Prosecutor and Witness        You comply with a grand jury subpoena by doing what it tells you to do. If it says you are to show up before the grand jury at a given time on a specified date and testify, you do that; if it says you are to show up at that date and time and produce documents or other evidence for the grand jury to review, you do that.  This police officer, for example, is testifying before a grand jury:

 

        If you think you shouldn't have to comply because, for example, you're a lawyer and the subpoena is asking you to testify about secrets your client confided in you, then you have to file a motion to quash (not squash) the subpoena.  Quashing the subpoena means the court declares it null and void, so you don't have to comply with it.    A court would, for example, quash a subpoena if you could show that making you comply with it would violate your constitutional rights under the First Amendment.

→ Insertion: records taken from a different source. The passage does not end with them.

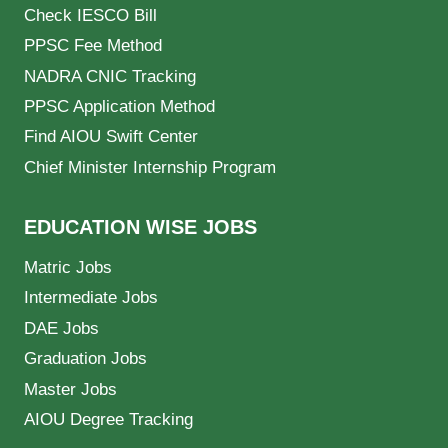
Check IESCO Bill
PPSC Fee Method
NADRA CNIC Tracking
PPSC Application Method
Find AIOU Swift Center
Chief Minister Internship Program
EDUCATION WISE JOBS
Matric Jobs
Intermediate Jobs
DAE Jobs
Graduation Jobs
Master Jobs
AIOU Degree Tracking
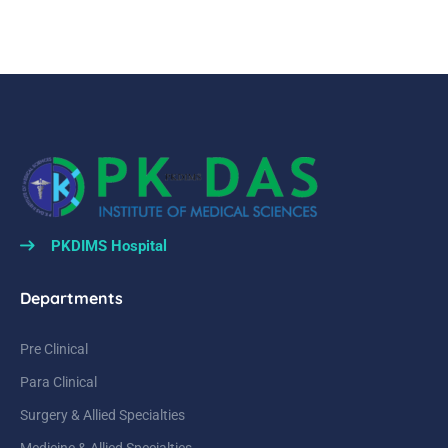
PKDIMS Hospital
Departments
Pre Clinical
Para Clinical
Surgery & Allied Specialties
Medicine & Allied Specialties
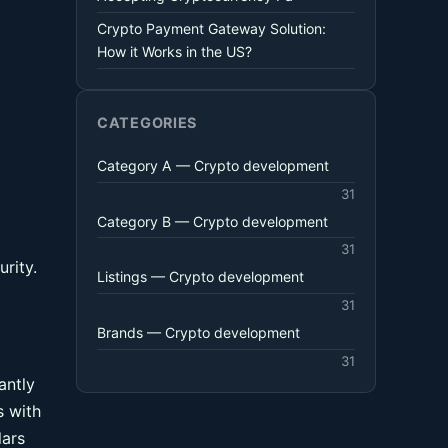
Crypto Payment Gateway Solution:
How it Works in the US?
CATEGORIES
Category A — Crypto development
31
Category B — Crypto development
31
rity.
Listings — Crypto development
31
Brands — Crypto development
31
antly
s with
lars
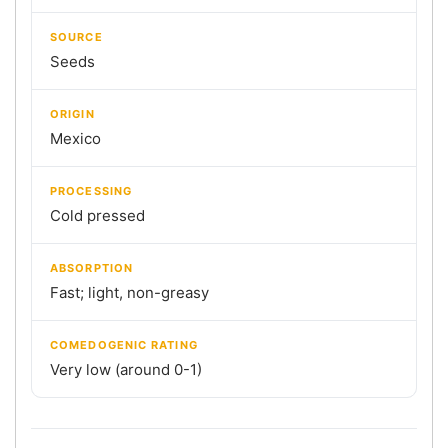
SOURCE
Seeds
ORIGIN
Mexico
PROCESSING
Cold pressed
ABSORPTION
Fast; light, non-greasy
COMEDOGENIC RATING
Very low (around 0-1)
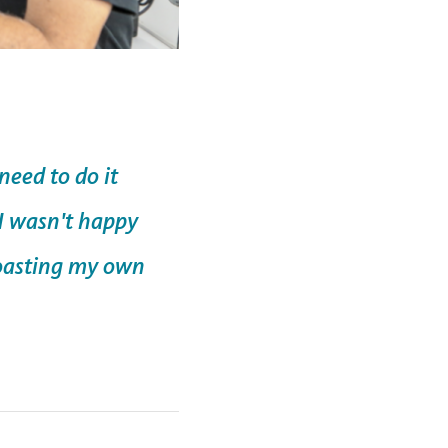
eed to do it
 I wasn't happy
roasting my own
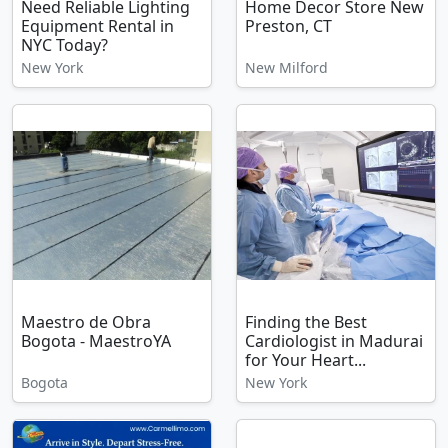
Need Reliable Lighting
Home Decor Store New
Equipment Rental in
Preston, CT
NYC Today?
New York
New Milford
Maestro de Obra
Finding the Best
Bogota - MaestroYA
Cardiologist in Madurai
for Your Heart...
Bogota
New York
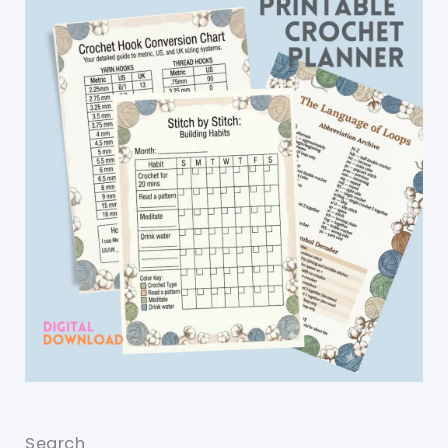
Search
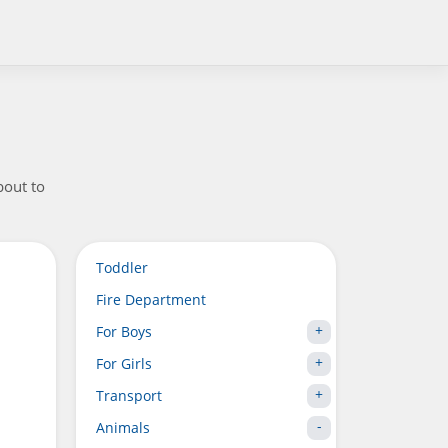
bout to
Toddler
Fire Department
For Boys
For Girls
Transport
Animals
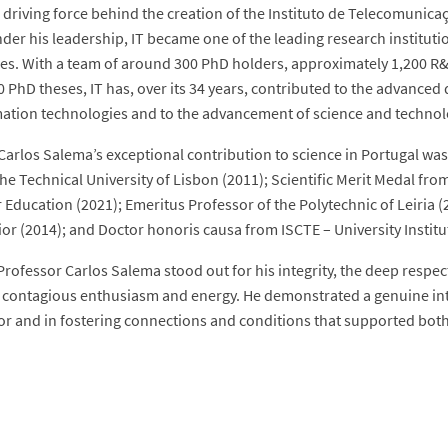
 driving force behind the creation of the Instituto de Telecomunicaç
nder his leadership, IT became one of the leading research institut
es. With a team of around 300 PhD holders, approximately 1,200 R&
 PhD theses, IT has, over its 34 years, contributed to the advanced
ation technologies and to the advancement of science and technolo
Carlos Salema’s exceptional contribution to science in Portugal was
the Technical University of Lisbon (2011); Scientific Merit Medal fr
 Education (2021); Emeritus Professor of the Polytechnic of Leiria (
ior (2014); and Doctor honoris causa from ISCTE – University Institu
Professor Carlos Salema stood out for his integrity, the deep respec
y contagious enthusiasm and energy. He demonstrated a genuine int
or and in fostering connections and conditions that supported both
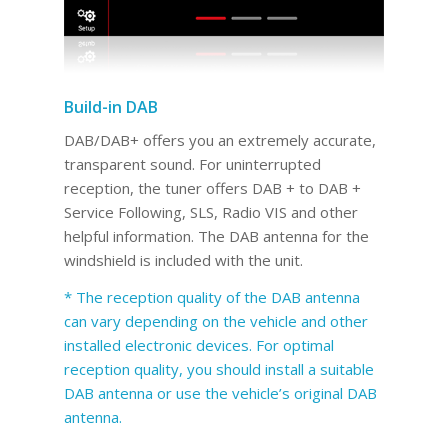
Build-in DAB
DAB/DAB+ offers you an extremely accurate,
transparent sound. For uninterrupted
reception, the tuner offers DAB + to DAB +
Service Following, SLS, Radio VIS and other
helpful information. The DAB antenna for the
windshield is included with the unit.
* The reception quality of the DAB antenna
can vary depending on the vehicle and other
installed electronic devices. For optimal
reception quality, you should install a suitable
DAB antenna or use the vehicle’s original DAB
antenna.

        But to persuade a court to quash a subpoena, you have to convince the court that, if you're claiming a privilege, the privilege actually applies to what the grand jury wants from you, so that there's no way you can do what it asks without violating the privilege.  If you can answer some questions without getting into information that is covered by the privilege, the court will probably modify the subpoena, ordering you to answer about non-privilege information but also ordering that you not be asked about privileged information.  (Of course, if you've answered any questions before the grand jury you've probably waived the privilege, and given up that objection, but that's another whole issue.)

       Aside from privilege, you can ask a court to quash or modify a subpoena because what it asks you to do is "unreasonable or oppressive."   This request is usually made as to subpoenas that order someone to produce lots of records to a grand jury.  If the court agrees with you and   modifies the subpoena, you will have to do what the modified subpoena tells you to do.  If, for example, a subpoena ordered you to produce 100,000 pages of documents in 2 days, you could probably convince a court this request was unreasonable and persuade the court to modify it, so that you had, say, a month to comply.

        If you simply refuse to do what the subpoena orders you to do, the prosecutor, acting on behalf of the grand jury, will ask the court to hold you in CIVIL contempt.  Unless you have a very good reason for not complying, the court will do so. 

Prisoners        This happened to Susan McDougal:  She was subpoenaed to testify before a Whitewater grand jury, and refused to testify.   She was held in civil contempt.  Civil contempt is not a crime (unlike CRIMINAL contempt, which is discussed above, in connection with grand jury secrecy).   It is, instead, a way the court coerces you into doing what the grand jury wants you to do.  Once you're held in civil contempt, you will be locked up until you agree to comply with the subpoena or until the grand jury's term ends, whichever comes first.   Susan McDougal was locked up for approximately eighteen months, which is when the grand jury's term ended.  Once the grand jury has been dissolved, the subpoena is no longer valid and you can't be held in contempt.  Of course, a prosecutor can re-subpoena somebody like Susan McDougal to testify before a new grand jury.  If she refuses, she can be held in civil contempt and locked up until that grand jury's term ends, which could be another year and a half or even two.